(Stored data entries)
- - - - - - -
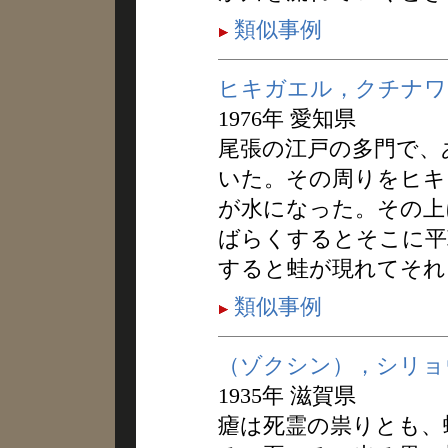
類似事例
ヒキガエル，クチナワ
1976年 愛知県
尾張の江戸の多門で、
いた。その周りをヒキ
が水になった。その上
ばらくするとそこに平
すると蛙が現れてそれ
類似事例
（ゾクシン），シリョ
1935年 滋賀県
瘧は死霊の祟りとも、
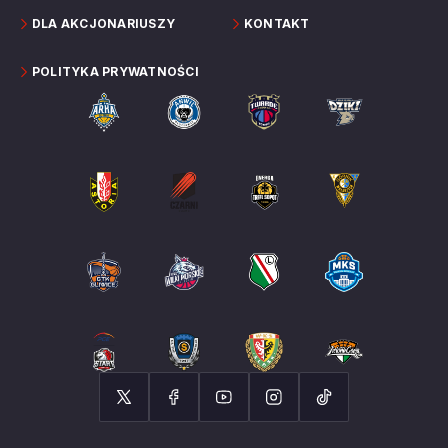
DLA AKCJONARIUSZY
KONTAKT
POLITYKA PRYWATNOŚCI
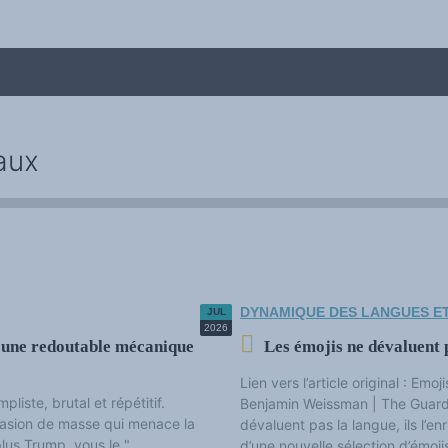
aux
DYNAMIQUE DES LANGUES ET
JUL
me
2026
d'une redoutable mécanique
Les émojis ne dévaluent p
Lien vers l’article original : Emo
liste, brutal et répétitif.
Benjamin Weissman | The Guardi
asion de masse qui menace la
dévaluent pas la langue, ils l’e
plus Trump, vous le "
d’une nouvelle sélection d’émoji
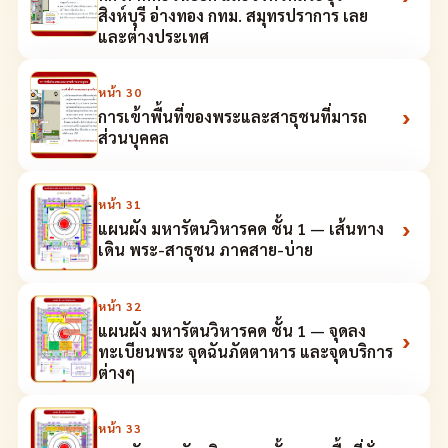
สิงห์บุรี อ่างทอง กทม. สมุทรปราการ เลย
และต่างประเทศ
หน้า
30
›
การเข้าพื้นที่ของพระและสาธุชนที่มารถ
ส่วนบุคคล
หน้า
31
›
แผนผัง มหารัตนวิหารคด ชั้น 1 — เส้นทาง
เดิน พระ-สาธุชน ภาคสาย-บ่าย
หน้า
32
แผนผัง มหารัตนวิหารคด ชั้น 1 — จุดลง
›
ทะเบียนพระ จุดฉันภัตตาหาร และจุดบริการ
ต่างๆ
หน้า
33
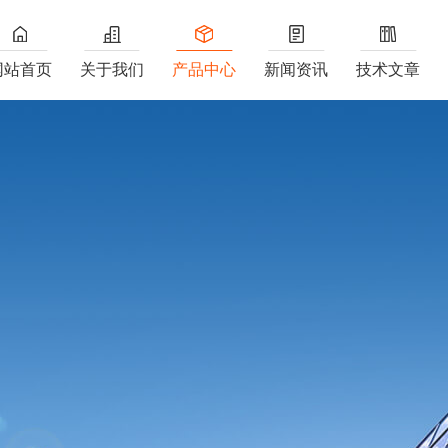
网站首页
关于我们
产品中心
新闻资讯
技术文章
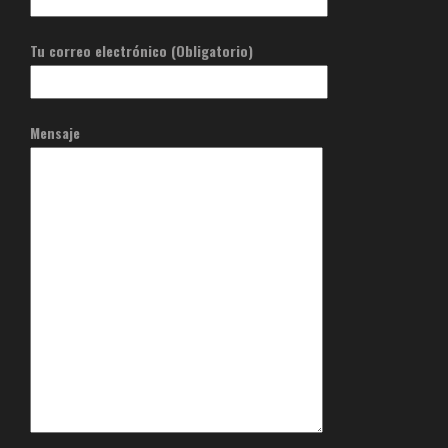
Tu correo electrónico (Obligatorio)
Mensaje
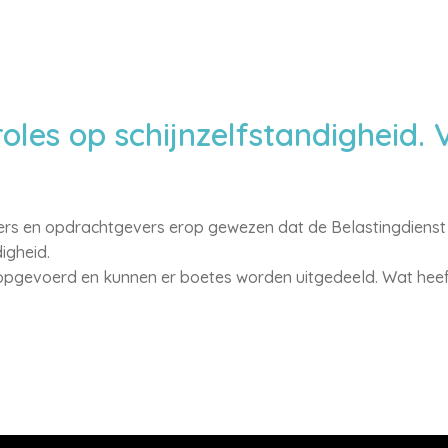
oles op schijnzelfstandigheid.
ers en opdrachtgevers erop gewezen dat de Belastingdienst
igheid.
opgevoerd en kunnen er boetes worden uitgedeeld. Wat heeft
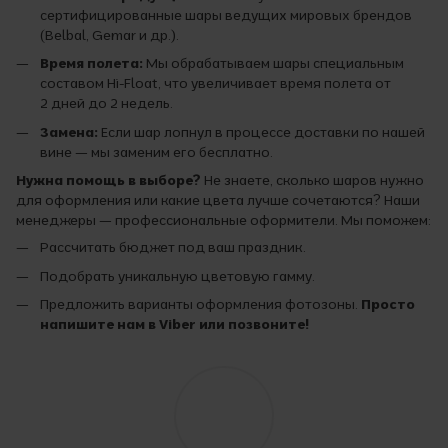
сертифицированные шары ведущих мировых брендов
(Belbal, Gemar и др.).
Время полета:
Мы обрабатываем шары специальным
составом Hi-Float, что увеличивает время полета от
2 дней до 2 недель.
Замена:
Если шар лопнул в процессе доставки по нашей
вине — мы заменим его бесплатно.
Нужна помощь в выборе?
Не знаете, сколько шаров нужно
для оформления или какие цвета лучше сочетаются? Наши
менеджеры — профессиональные оформители. Мы поможем:
Рассчитать бюджет под ваш праздник.
Подобрать уникальную цветовую гамму.
Предложить варианты оформления фотозоны.
Просто
напишите нам в Viber или позвоните!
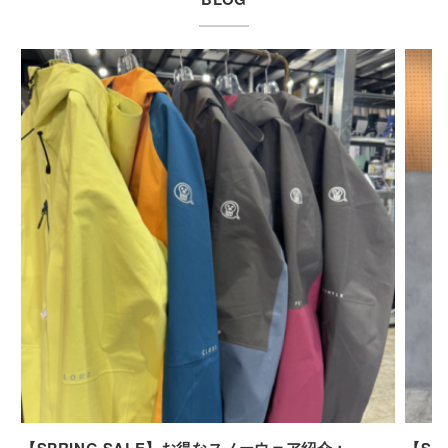
【SPRING SALE】お得なスノーウェア紹介：
【SP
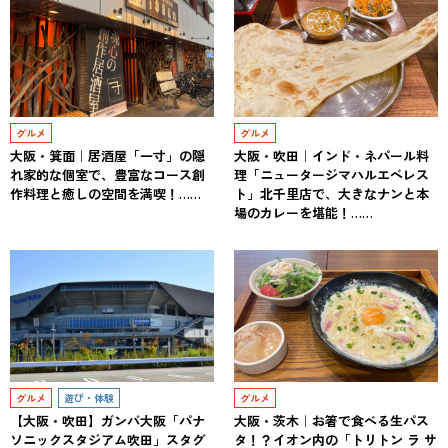
グルメ
グルメ
大阪・箕面｜居酒屋「一寸」の隠
大阪・吹田｜インド・ネパール料
れ家的な個室で、豊富なコース創
理「ニュータージマハルエベレス
作料理と癒しの空間を満喫！……
ト」北千里店で、大きなナンと本
場のカレーを堪能！……
グルメ
遊び・体験
グルメ
【大阪・吹田】ガンバ大阪「パナ
大阪・茨木｜お箸で食べる生パス
ソニックスタジアム吹田」スタグ
タ！？イオン内の「トリトン ラ サ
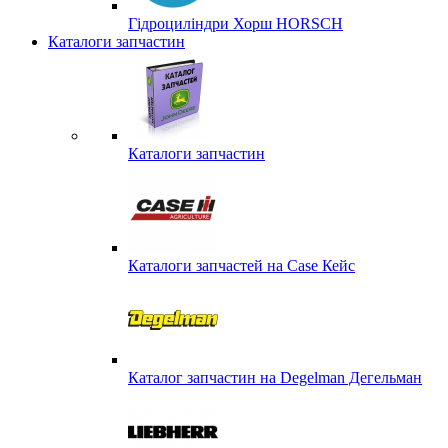
Гідроциліндри Хорш HORSCH
Каталоги запчастин
Каталоги запчастин
Каталоги запчастей на Case Кейс
Каталог запчастин на Degelman Дегельман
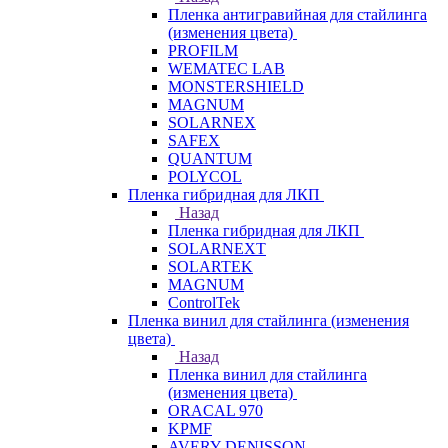
Пленка антигравийная для стайлинга
(изменения цвета)
PROFILM
WEMATEC LAB
MONSTERSHIELD
MAGNUM
SOLARNEX
SAFEX
QUANTUM
POLYCOL
Пленка гибридная для ЛКП
Назад
Пленка гибридная для ЛКП
SOLARNEXT
SOLARTEK
MAGNUM
ControlTek
Пленка винил для стайлинга (изменения
цвета)
Назад
Пленка винил для стайлинга
(изменения цвета)
ORACAL 970
KPMF
AVERY DENISSON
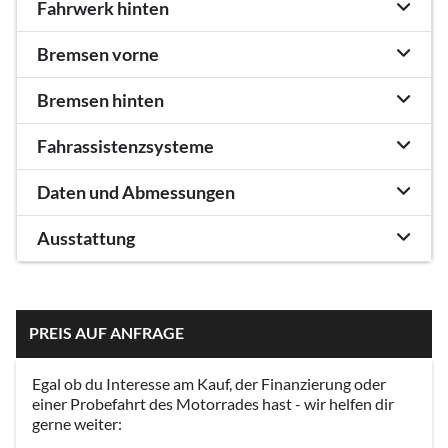
Fahrwerk hinten
Bremsen vorne
Bremsen hinten
Fahrassistenzsysteme
Daten und Abmessungen
Ausstattung
PREIS AUF ANFRAGE
Egal ob du Interesse am Kauf, der Finanzierung oder
einer Probefahrt des Motorrades hast - wir helfen dir
gerne weiter:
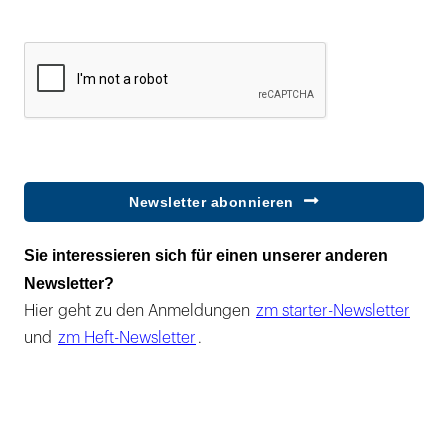
Newsletter abonnieren
Sie interessieren sich für einen unserer anderen
Newsletter?
Hier geht zu den Anmeldungen
zm starter-Newsletter
und
zm Heft-Newsletter
.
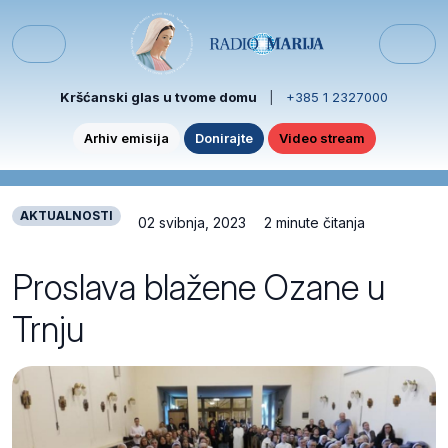
Skip to content
Skip to footer
Menu
Kršćanski glas u tvome domu
|
+385 1 2327000
Arhiv emisija
Donirajte
Video stream
AKTUALNOSTI
02 svibnja, 2023
2 minute čitanja
Proslava blažene Ozane u
Trnju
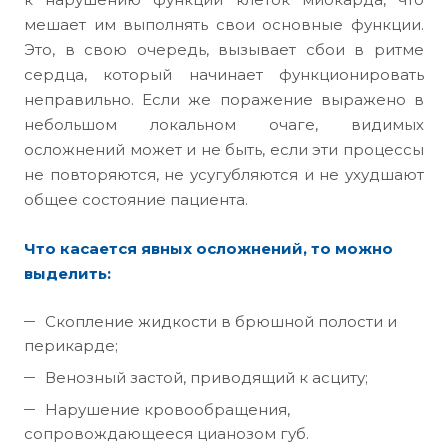
мешает им выполнять свои основные функции.
Это, в свою очередь, вызывает сбои в ритме
сердца, который начинает функционировать
неправильно. Если же поражение выражено в
небольшом локальном очаге, видимых
осложнений может и не быть, если эти процессы
не повторяются, не усугубляются и не ухудшают
общее состояние пациента.
Что касается явных осложнений, то можно
выделить:
Скопление жидкости в брюшной полости и
перикарде;
Венозный застой, приводящий к асциту;
Нарушение кровообращения,
сопровождающееся цианозом губ.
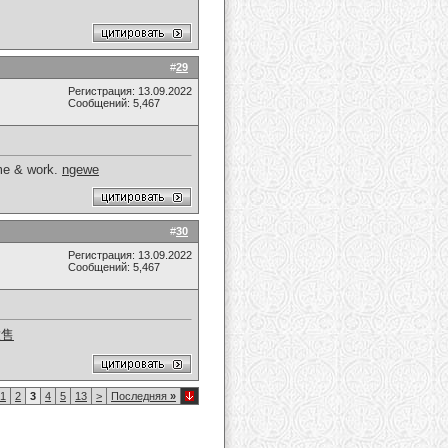
#
29
Регистрация: 13.09.2022
Сообщений: 5,467
ime & work.
ngewe
#
30
Регистрация: 13.09.2022
Сообщений: 5,467
放售
1
2
3
4
5
13
>
Последняя
»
- - - - - - -
- [Exercise description] Your answer should be a single number: the count of lines in the records that contain "Пленка".

- [Problem solution] 5